I think a common misconception is that an aseptic process simulation (or media fill) is an adequate demonstration of sterility assurance. This can be particularly problematic when used to justify risky interventions. An APS is a snapshot in time, so just because you executed a certain intervention and didn’t see contamination, it cannot provide continuous assurance of the contamination control’s ongoing effectiveness over the next six months until you perform another APS.
Another misconception is that more environmental monitoring can compensate for weaknesses in controls, especially when typical lagging EM data can only confirm that contamination has already occurred.
11. How can cross-functional collaboration between quality, engineering, manufacturing, and regulatory teams improve the effectiveness of holistic risk management programs?
By simply putting together the right team, as called out in the standard under the section Selection of Risk Assessment Team, all those cross-functional groups must collaborate. It is mandatory to have all the requisite SMEs participate, bringing together both the explicit knowledge and tacit knowledge or the process cannot function. This cannot be done in a conference room by a couple people and a consultant, but will typically require the quality unit, product development, quality control/microbiology, engineering, regulatory affairs, manufacturing, validation, supply chain, etc., all working together.
12. What implementation challenges should organizations anticipate when adopting the PDA/ANSI standard, particularly for legacy sterile manufacturing facilities?
I think the short and brutal answer is, don’t expect a risk assessment to justify outdated processes or equipment.

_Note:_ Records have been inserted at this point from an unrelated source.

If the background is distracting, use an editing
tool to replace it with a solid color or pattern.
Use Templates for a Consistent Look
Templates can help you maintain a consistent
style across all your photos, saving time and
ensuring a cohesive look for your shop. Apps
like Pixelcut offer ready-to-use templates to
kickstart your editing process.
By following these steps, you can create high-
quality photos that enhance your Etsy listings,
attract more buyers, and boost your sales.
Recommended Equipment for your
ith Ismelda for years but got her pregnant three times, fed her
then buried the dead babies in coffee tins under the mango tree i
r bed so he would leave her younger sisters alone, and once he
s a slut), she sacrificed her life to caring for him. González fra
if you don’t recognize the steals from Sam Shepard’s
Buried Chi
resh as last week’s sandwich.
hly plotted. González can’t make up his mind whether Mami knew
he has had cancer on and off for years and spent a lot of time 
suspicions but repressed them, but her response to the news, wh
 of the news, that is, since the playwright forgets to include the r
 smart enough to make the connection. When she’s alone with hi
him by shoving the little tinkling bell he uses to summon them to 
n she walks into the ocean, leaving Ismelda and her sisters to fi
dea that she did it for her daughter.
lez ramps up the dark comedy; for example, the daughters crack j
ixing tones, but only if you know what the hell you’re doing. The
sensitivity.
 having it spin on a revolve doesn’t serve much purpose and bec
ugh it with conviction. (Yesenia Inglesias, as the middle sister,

An objective risk assessment like the PDA/ANSI standard, will help differentiate between controls that are green (low priority), yellow (medium priority), and red (high priority). High improvement priority controls are NOT effective and need immediate improvement or replacement. That’s not to say that all legacy facilities will light up red, but there needs to be a commitment up front that contamination controls that are lacking will be addressed promptly.

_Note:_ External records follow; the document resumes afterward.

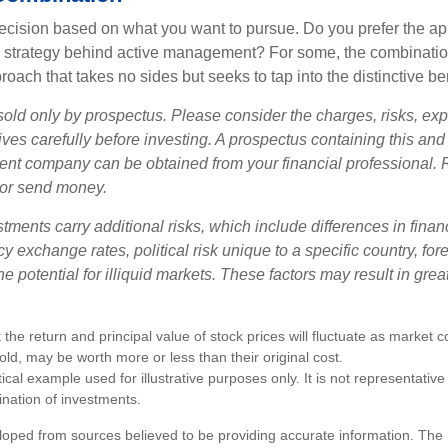
a decision based on what you want to pursue. Do you prefer the a
e strategy behind active management? For some, the combinatio
oach that takes no sides but seeks to tap into the distinctive ben
sold only by prospectus. Please consider the charges, risks, e
ves carefully before investing. A prospectus containing this and
ent company can be obtained from your financial professional. R
 or send money.
stments carry additional risks, which include differences in finan
y exchange rates, political risk unique to a specific country, fo
he potential for illiquid markets. These factors may result in grea
 the return and principal value of stock prices will fluctuate as market 
ld, may be worth more or less than their original cost.
ical example used for illustrative purposes only. It is not representative
nation of investments.
loped from sources believed to be providing accurate information. The i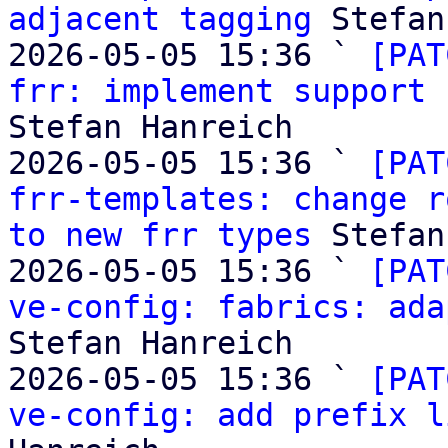
adjacent tagging
 Stefan
2026-05-05 15:36 ` 
[PAT
frr: implement support 
Stefan Hanreich

2026-05-05 15:36 ` 
[PAT
frr-templates: change r
to new frr types
 Stefan
2026-05-05 15:36 ` 
[PAT
ve-config: fabrics: ada
Stefan Hanreich

2026-05-05 15:36 ` 
[PAT
ve-config: add prefix l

13. As technologies such as automation, robotics, and advanced environmental monitoring continue to evolve, how do you see the future of aseptic risk management changing over the next five years?
The first priority of QRM is appropriate design, followed by implementation of well-designed procedures, and finally (yes, Annex 1 says “finally”) monitoring to demonstrate the expected performance. This lines up nicely with the Risk Control Hierarchy, which, from most to least effective, says Eliminate, Prevent, Reduce, and Detect. I foresee a future where we continue to definitively eliminate hazards by design, shrinking what remains to prevent and reduce. This should then directly impact what is left to detect via monitoring. Monitoring a lagging indicator is not a control, and does not give assurance of sterility. I would like to see the embrace of robust quality risk management bring about a paradigm shift where we see highly automated, humanless and intervention-free aseptic processing managed with leading indicators where potential contamination control failures are detected before contamination can occur.
14. What key takeaway would you like attendees of the summit to gain from your session regarding the future of contamination control and quality risk management in aseptic manufacturing?
Having a Contamination Control Strategy is not an option. You have to create and maintain a CCS, so be bold. Embrace Quality Risk Management, learn to effectively use risk assessment tools like the PDA/ANSI standard, pursue innovation and continuous improvement based on data and scientific rationale, and go bravely into a better future!